I recently upgraded from Sentry 9 to 20, running 20.12.1 now. It is a completely fresh install as I only had a handful of projects in Sentry 9 and this seemed easier.
It is deployed on Kubernetes using the official chart, using Redis as a back-end instead of RabbitMQ, as I did not want to needlessly install a whole bunch of extra stuff.
At first, everything was running fine even if the interface was incredibly slow (and still remains incredibly slow), but as more time passes, it appears that Sentry is getting slower and slower for no apparent reason.
When it was freshly installed, I generated some test events and they were instantly available. Right now, when I generate a test event, it takes well over 2 hours before it shows up.
Furthermore, I’ve noticed that certain Snuba pods in the cluster routinely go into crashloops. They eventually resolve, but it mostly seems down to them not being able to connect to Kafka for whatever reason. The Kafka pods show no errors at all.
This is a completely fresh install on a beefy cluster and it’s simply unworkable as it is now. Sentry 9 was perfect, this upgrade introduced a massive amount of extra dependencies and overhead and performs terribly.
Just for testing purposes, I’ve also deployed Sentry 20 to a different cluster, where exactly the same issues appear after a while.
Does anyone have similar issues and/or any idea of how to fix this? I cannot routinely wait hours for errors to appear…
Maybe less official than I thought? Though I doubt it matters much HOW it is deployed.
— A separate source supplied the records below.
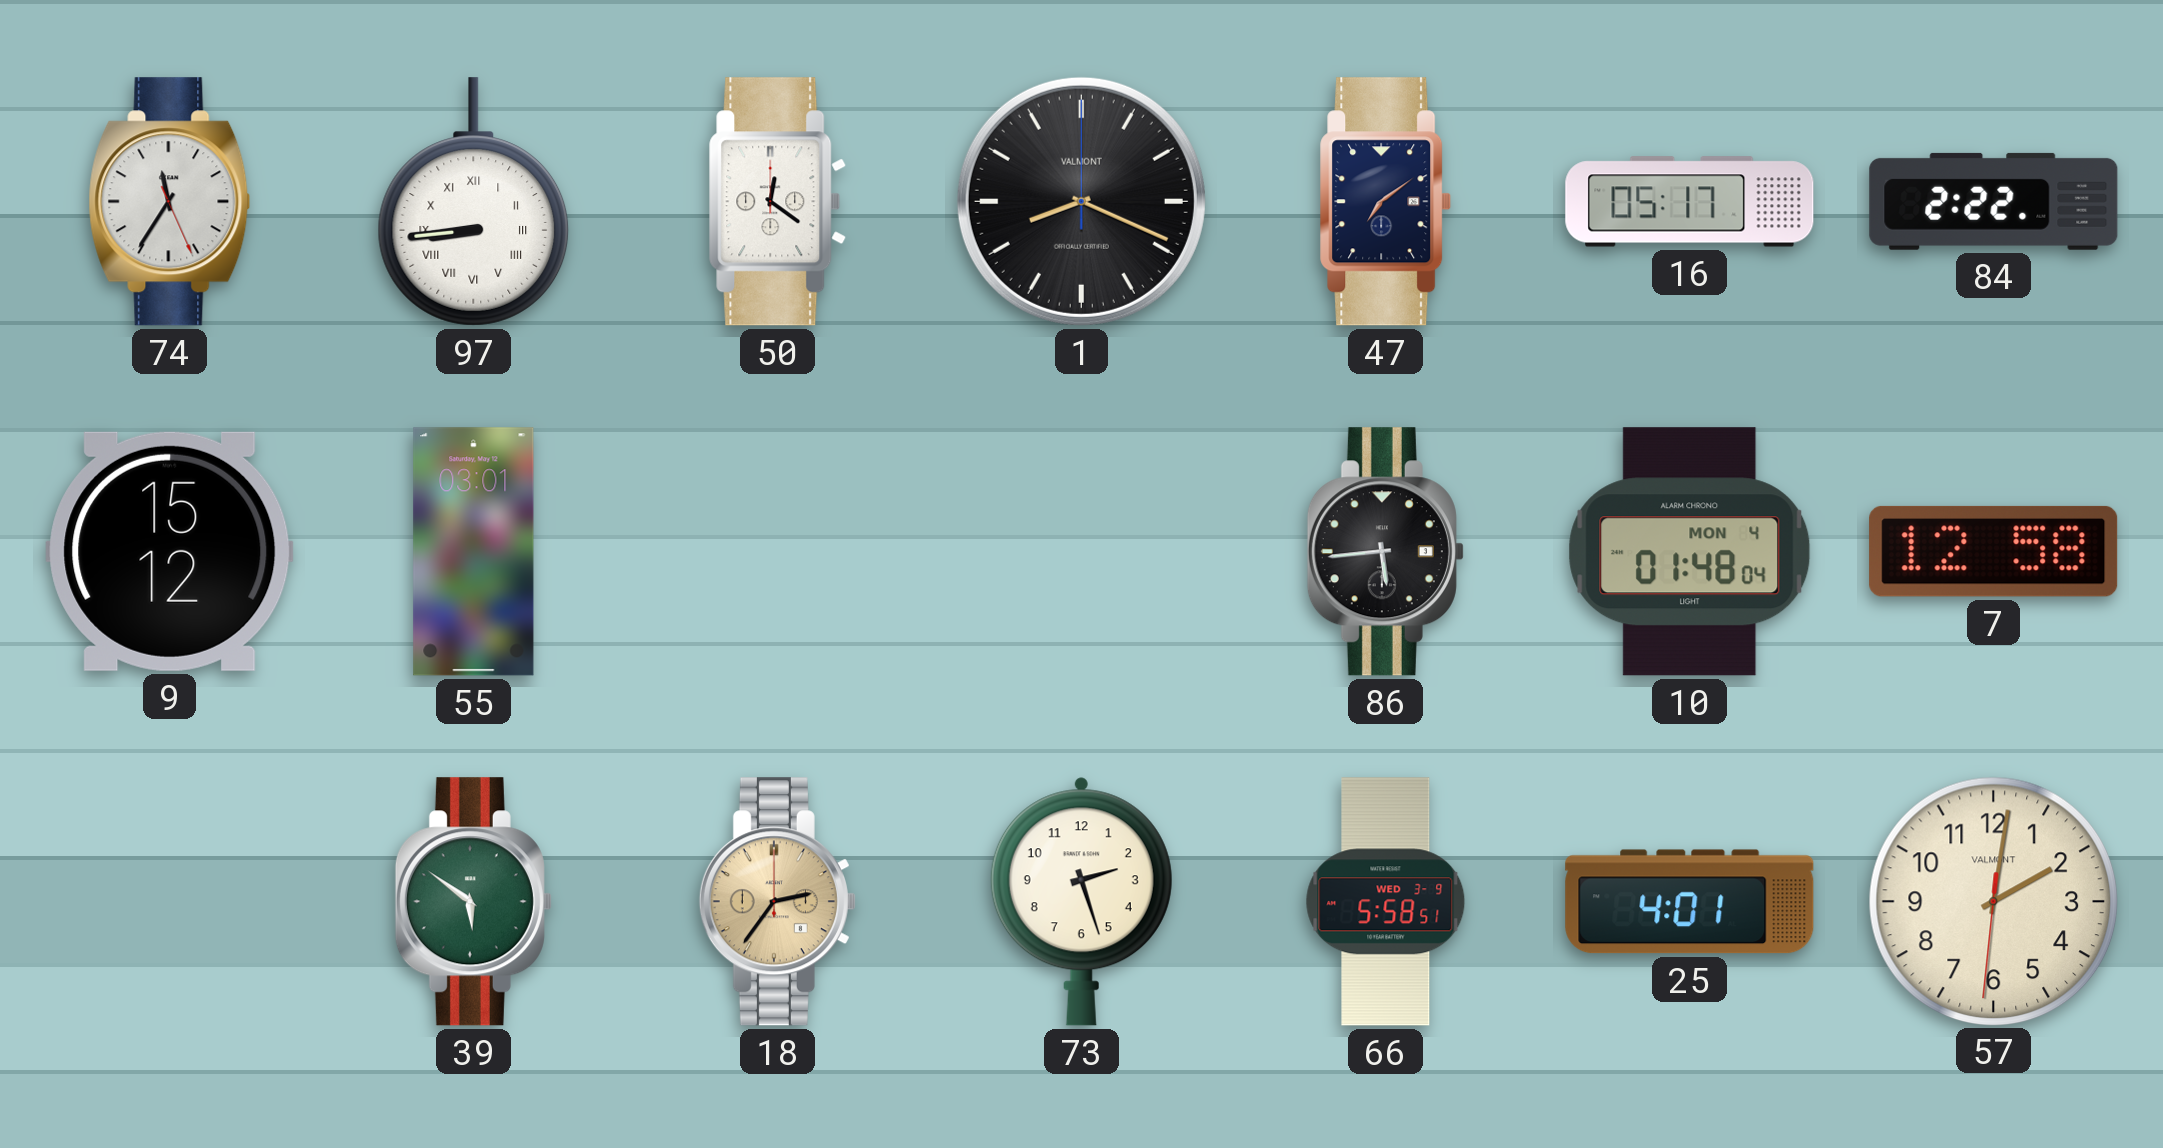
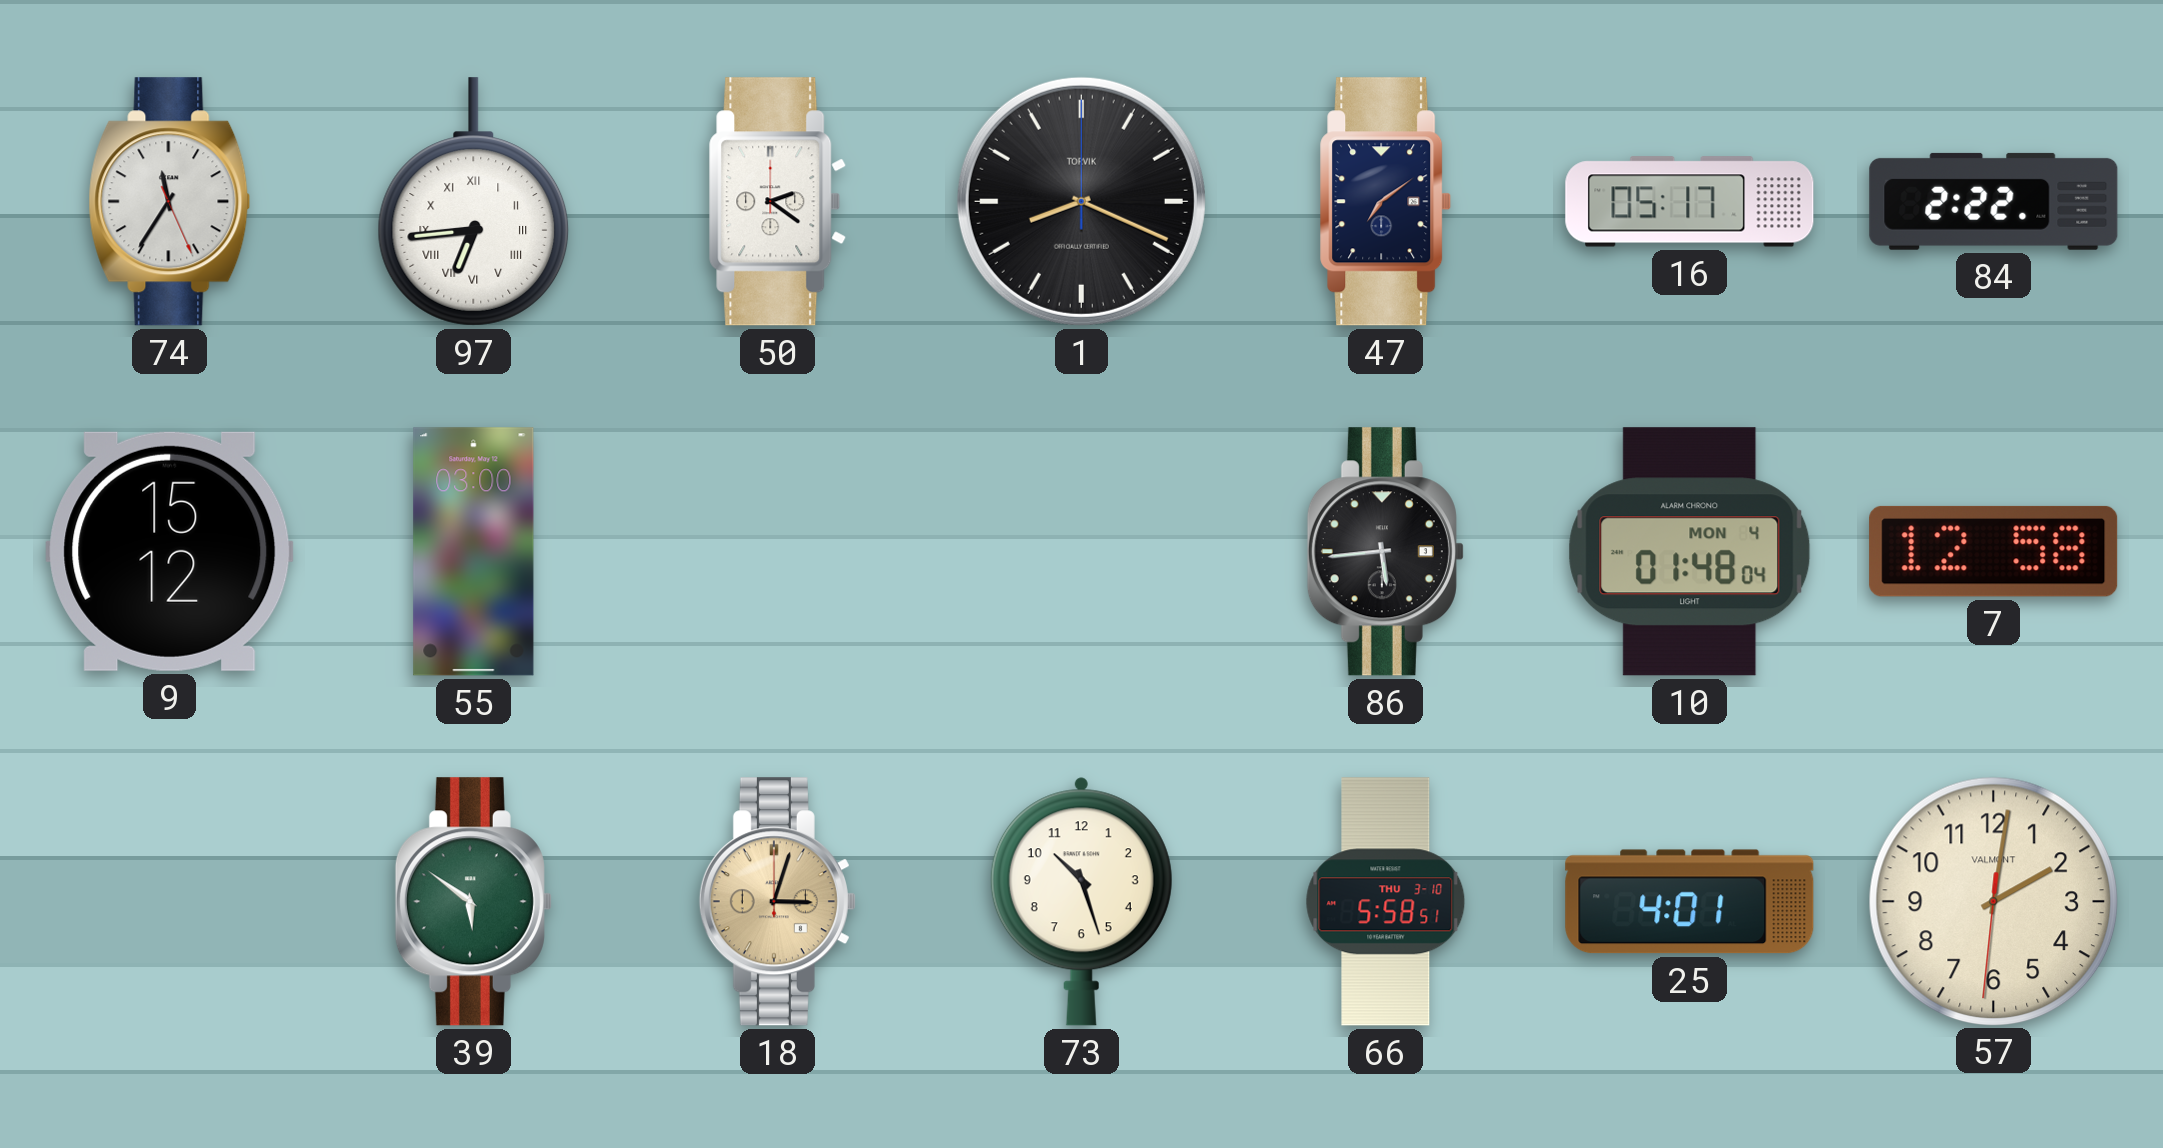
97: 8:44 -> 6:44
50: 12:21 -> 2:21
1 brand: VALMONT -> TORVIK
55: 03:01 -> 03:00
18: 2:36 -> 3:03
73: 2:27 -> 10:27
66 date: WED 3-9 -> THU 3-10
There are clearly issues here with components not linking up properly and I would like to delve into that… why does it take 2 hours? What causes that? Is there some massive backup and if so where? What logs do I look at, how do I find out, etc.
It is absolutely not official and while I don’t discount the possibility that your issues have nothing to do with that helm chart, in principle your questions and how well Sentry “links up” do depend on how you deploy Sentry.
So far we don’t know very much as to which errors you’re actually encountering. When Snuba says it can’t reach Kafka, surely that means there’s a networking error between those, or that Kafka really is down?
In any case I would first try to report this issue against the helm chart itself and, if you have the time, attempt to repro the same issue using getsentry/onpremise (which is just a docker-compose)
I’ll take this up with the chart maintainers then. Kafka seems to be problematic across the board - I’m finding more and more people with issues running it in various contexts, so my guess is that the problem is somewhere there.
FWIW somebody on Sentry Discord was able to get onpremise running with Redpanda instead of Kafka, which appears to be more stable but also requires license keys. You can try it out though we don’t support that for sure.